### What is expected
Write out, without any change, the lines in the material below that run from the line with "Buluştuğu Nokta Spor" through the line with "børneattester.", both included.

### Information shown

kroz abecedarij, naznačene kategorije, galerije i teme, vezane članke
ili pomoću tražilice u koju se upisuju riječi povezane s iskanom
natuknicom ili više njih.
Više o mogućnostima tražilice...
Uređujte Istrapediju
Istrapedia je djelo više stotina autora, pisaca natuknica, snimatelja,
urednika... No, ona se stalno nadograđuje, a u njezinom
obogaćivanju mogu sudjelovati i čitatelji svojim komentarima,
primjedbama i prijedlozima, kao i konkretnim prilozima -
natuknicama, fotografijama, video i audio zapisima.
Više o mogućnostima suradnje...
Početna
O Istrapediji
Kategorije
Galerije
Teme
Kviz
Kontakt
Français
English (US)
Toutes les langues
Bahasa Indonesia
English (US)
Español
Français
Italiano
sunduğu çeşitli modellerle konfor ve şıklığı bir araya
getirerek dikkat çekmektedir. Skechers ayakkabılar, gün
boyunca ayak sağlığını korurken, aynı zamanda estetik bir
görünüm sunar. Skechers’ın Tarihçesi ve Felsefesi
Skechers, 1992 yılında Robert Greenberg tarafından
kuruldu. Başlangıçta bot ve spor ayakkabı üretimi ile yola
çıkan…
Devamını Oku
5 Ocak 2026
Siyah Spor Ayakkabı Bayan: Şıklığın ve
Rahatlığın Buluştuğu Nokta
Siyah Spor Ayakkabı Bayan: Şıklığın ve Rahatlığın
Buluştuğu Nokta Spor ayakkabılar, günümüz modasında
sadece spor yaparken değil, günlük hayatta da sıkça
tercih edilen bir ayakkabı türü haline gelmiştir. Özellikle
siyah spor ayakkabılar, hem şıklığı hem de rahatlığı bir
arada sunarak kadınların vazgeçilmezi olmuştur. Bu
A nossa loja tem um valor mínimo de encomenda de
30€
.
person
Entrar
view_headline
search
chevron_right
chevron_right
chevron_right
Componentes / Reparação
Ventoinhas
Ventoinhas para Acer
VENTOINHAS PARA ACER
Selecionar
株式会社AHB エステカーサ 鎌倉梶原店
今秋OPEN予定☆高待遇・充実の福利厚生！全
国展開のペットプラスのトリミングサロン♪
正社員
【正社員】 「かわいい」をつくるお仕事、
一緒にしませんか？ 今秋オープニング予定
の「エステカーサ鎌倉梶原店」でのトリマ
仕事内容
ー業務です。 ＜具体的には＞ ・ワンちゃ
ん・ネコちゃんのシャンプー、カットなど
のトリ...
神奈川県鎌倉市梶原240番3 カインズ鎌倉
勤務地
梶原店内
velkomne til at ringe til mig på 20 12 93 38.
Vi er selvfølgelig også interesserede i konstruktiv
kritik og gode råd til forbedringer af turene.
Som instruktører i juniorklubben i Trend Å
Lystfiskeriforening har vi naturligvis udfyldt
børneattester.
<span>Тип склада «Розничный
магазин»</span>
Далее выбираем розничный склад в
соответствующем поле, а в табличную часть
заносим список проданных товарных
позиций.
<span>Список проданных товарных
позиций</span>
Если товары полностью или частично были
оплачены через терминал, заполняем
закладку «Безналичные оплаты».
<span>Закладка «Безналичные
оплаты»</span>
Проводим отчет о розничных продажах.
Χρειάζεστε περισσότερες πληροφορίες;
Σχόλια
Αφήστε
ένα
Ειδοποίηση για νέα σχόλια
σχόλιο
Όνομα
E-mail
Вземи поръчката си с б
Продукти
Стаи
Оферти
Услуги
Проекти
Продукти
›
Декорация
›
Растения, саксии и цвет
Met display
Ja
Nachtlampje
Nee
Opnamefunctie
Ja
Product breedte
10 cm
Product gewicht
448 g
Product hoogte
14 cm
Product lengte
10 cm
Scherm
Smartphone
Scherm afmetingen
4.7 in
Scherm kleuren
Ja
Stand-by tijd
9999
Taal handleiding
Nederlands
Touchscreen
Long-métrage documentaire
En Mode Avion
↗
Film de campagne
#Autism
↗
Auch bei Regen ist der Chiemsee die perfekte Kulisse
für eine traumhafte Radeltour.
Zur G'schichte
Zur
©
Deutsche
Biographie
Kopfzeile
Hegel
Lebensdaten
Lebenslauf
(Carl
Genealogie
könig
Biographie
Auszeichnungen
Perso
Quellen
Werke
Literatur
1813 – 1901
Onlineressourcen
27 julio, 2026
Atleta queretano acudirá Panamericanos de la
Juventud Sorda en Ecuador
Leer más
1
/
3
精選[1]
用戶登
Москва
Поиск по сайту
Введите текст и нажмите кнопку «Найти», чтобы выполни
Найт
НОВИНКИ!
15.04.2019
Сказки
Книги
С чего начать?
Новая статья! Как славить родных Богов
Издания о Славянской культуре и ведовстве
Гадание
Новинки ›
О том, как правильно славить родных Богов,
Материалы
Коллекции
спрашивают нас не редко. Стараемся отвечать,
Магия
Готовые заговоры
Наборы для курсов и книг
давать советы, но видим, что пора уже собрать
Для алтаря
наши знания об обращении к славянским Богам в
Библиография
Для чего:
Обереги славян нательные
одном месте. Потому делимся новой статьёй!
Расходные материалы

### Task solution
Buluştuğu Nokta Spor ayakkabılar, günümüz modasında
sadece spor yaparken değil, günlük hayatta da sıkça
tercih edilen bir ayakkabı türü haline gelmiştir. Özellikle
siyah spor ayakkabılar, hem şıklığı hem de rahatlığı bir
arada sunarak kadınların vazgeçilmezi olmuştur. Bu
A nossa loja tem um valor mínimo de encomenda de
30€
.
person
Entrar
view_headline
search
chevron_right
chevron_right
chevron_right
Componentes / Reparação
Ventoinhas
Ventoinhas para Acer
VENTOINHAS PARA ACER
Selecionar
株式会社AHB エステカーサ 鎌倉梶原店
今秋OPEN予定☆高待遇・充実の福利厚生！全
国展開のペットプラスのトリミングサロン♪
正社員
【正社員】 「かわいい」をつくるお仕事、
一緒にしませんか？ 今秋オープニング予定
の「エステカーサ鎌倉梶原店」でのトリマ
仕事内容
ー業務です。 ＜具体的には＞ ・ワンちゃ
ん・ネコちゃんのシャンプー、カットなど
のトリ...
神奈川県鎌倉市梶原240番3 カインズ鎌倉
勤務地
梶原店内
velkomne til at ringe til mig på 20 12 93 38.
Vi er selvfølgelig også interesserede i konstruktiv
kritik og gode råd til forbedringer af turene.
Som instruktører i juniorklubben i Trend Å
Lystfiskeriforening har vi naturligvis udfyldt
børneattester.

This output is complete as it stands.